*How to complete this task:*
Lines before the one containing "r Golang applications with an HTTP API." are to be skipped; reproduce that line and the rest of the records below exactly.

*Data in this exercise:*
***

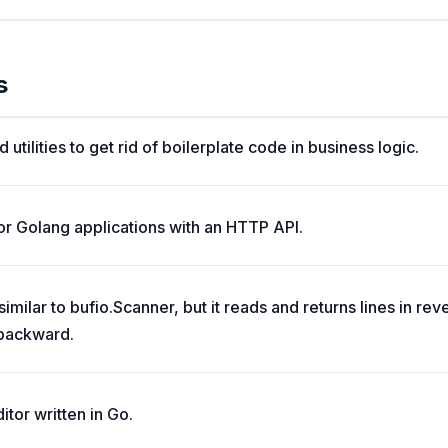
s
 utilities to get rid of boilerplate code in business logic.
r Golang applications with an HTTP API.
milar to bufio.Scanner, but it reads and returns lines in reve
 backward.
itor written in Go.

***

*Result of the task:*
r Golang applications with an HTTP API.
milar to bufio.Scanner, but it reads and returns lines in reve
 backward.
itor written in Go.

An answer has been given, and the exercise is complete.